UPDATE, 7:30 AM: Speaking at the House of Commons, Prime Minister David Cameron said he accepts the “principles” of recommendations made by the Leveson Inquiry into UK press reform. But, he said he has “some serious concerns and misgivings” on supporting legislation to underpin an independent self-regulatory body to oversee the industry. “We should be very wary of any legislation that has the potential to infringe” on a free press, he said. “The danger is that it would create a vehicle for politicians to impose regulations and obligations on the press.” Cameron was asked whether a new watchdog could “prevent a newspaper group simply walking away or ignoring the new body’s findings” without statutory underpinning. Cameron returned that “Lord Justice Leveson does not himself have an answer to that question.” Cameron is starting cross-party talks on the report, but urged that the implementation of many of the recommendations can begin immediately. He also noted that there were many allegations made in both the House of Commons and at the inquiry in the past year that his Conservative party “struck a deal” with News International, but that the report finds there was no such deal. Cameron said those who made the allegation should now withdraw it.

Related: What Does Proposed UK Press Reform Mean For Rupert Murdoch And News Corp?

BREAKING: As part of the findings of his 16-month inquiry into UK media ethics (read the full report here), Lord Justice Brian Leveson writes, “Most responsible corporate entities would be appalled that employees were or could be involved in the commission of crime in order to further their business.
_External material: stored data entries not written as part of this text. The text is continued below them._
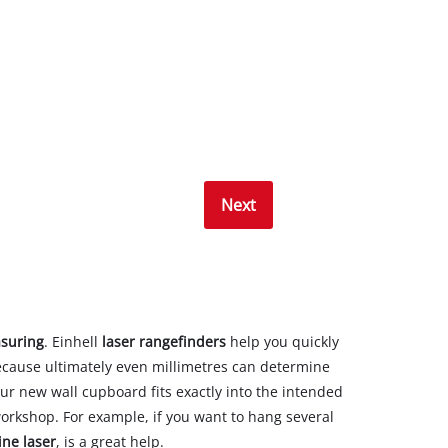
Next
suring
. Einhell
laser rangefinders
help you quickly
ecause ultimately even millimetres can determine
our new wall cupboard fits exactly into the intended
workshop. For example, if you want to hang several
ine laser
, is a great help.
Not so at the News Of The World.” The comment refers to the now-shuttered tabloid that was owned by Rupert Murdoch’s News Corp and whose troubles were the reason Prime Minister David Cameron convened the Leveson Inquiry in July 2011. Since then, the hearings have probed the relationships between the press and the government, the police and the public over nine months of oral testimony from 337 individuals.

Related: UK Phone-Hacking Panel To Unveil Findings And Make Recommendations This Week

In a statement today, Leveson said, “Free press in a democracy holds power to account, but with a few honorable exceptions, the UK press has not performed that vital role in the case of its own power.” As expected — and as a means to ensure that something like the phone-hacking scandal is not repeated — Leveson then recommended the creation of a new, independent self-regulatory body to oversee the press. The board would have the power to establish its own remedial action for breach of standards and should be allowed to impose financial sanctions, up to £1M. Leveson warned that should newspapers fail to establish this new scheme, it should fall to the government to pursue and could require Ofcom to act as a “backstop regulator.”

Although Leveson said the proposals were for independent and not “statutory regulation of the press,” the “backstop regulator” section is likely to rankle members of the British press who have feared any kind of legislative interference in their business. News Corp.’s News International had been silent on the matter up to yesterday, when CEO Tom Mockridge told the BBC, “The people who argue for state regulation are saying they are going to trust the politicians in this country for another 300 years not to exploit that. That is a trust too far.”

Leveson refrained from criticizing individuals in the report but did point to the relationship between a News Corp lobbyist and the office of then-Culture Minister Jeremy Hunt during the BSkyB bid process. Saying the bid was “commendably handled” in “every respect bar one”, Leveson noted a “hidden problem, which, had the bid ultimately gone through and that problem come out, would have had the potential to jeopardize it altogether.” During the inquiry, exchanges between Hunt’s office and the News Corp lobbyist were revealed, leading Leveson to conclude there was “a perception of bias” in the process.

Cameron and Deputy Prime Minister Nick Clegg will make separate statements on the findings this afternoon in the House of Commons. Two statements mean the politicians were unable to agree on a unified response after reading the report during a 24-hour advance window. But aides from Clegg’s Liberal Democrats party say the decision does not represent “a massive split or disagreement” within the coalition government.

Cameron runs the risk of alienating media allies and phone-hacking victims if he leans too far toward legislating press reform. But, as the person who set up the inquiry which at last count cost taxpayers $6.4M, he has said he would abide by Leveson’s findings as long as they were reasonable.